A mother and her child during a physical therapy session in Bolivia

Bolivia: Providing rehabilitation care to thousands

“Qualified rehabilitation professionals are in short supply in Bolivia with very few training courses, particularly outside the capital,” explains Narel Gomez, Handicap International’s rehabilitation project manager. “One of our top priorities is to boost the skills of professionals working in the sector and to help people with disabilities become more self-reliant and integrated in their communities.”

More than 2,800 people have benefited from the seven rehabilitation centers located in the regions of Potosí and Oruro. Handicap International trains health professionals–doctors and physical therapists–to assess an individual’s mobility and pain level. Handicap International also works to improve rehabilitation techniques and management skills.
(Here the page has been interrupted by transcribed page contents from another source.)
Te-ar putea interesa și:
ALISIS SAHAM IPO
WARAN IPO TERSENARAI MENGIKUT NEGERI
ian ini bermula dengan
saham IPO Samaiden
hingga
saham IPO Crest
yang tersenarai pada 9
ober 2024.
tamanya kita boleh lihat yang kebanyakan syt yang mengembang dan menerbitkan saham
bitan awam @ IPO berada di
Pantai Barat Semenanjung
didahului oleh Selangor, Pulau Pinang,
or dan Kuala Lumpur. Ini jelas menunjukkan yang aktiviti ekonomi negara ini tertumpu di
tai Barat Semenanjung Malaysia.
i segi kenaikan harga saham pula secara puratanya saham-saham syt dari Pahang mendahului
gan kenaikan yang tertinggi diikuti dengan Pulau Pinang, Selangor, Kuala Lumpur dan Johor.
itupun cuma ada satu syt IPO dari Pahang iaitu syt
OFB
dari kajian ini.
“We make sure centers are accessible to all–particularly people with disabilities–by building access ramps, installing lifting devices, and fitting individuals with special equipment," Narel states. "Rehabilitation staff need training to learn how to build trust between themselves and the individual. We place a particular emphasis on women and girls, who also have a right to these services. We also support mothers of disabled children to prevent them from feeling guilty and to help them accept their situation."

Handicap International set up a community-based outlet for people with disabilities in each rehabilitation center to talk with others and take part in activities. “We want people with disabilities to be actors and to raise awareness of disability," Narel explains. "To us, the rehabilitation process has to have a social dimension. That includes providing psychological support to people with disabilities so they can express their feelings and overcome their trauma.”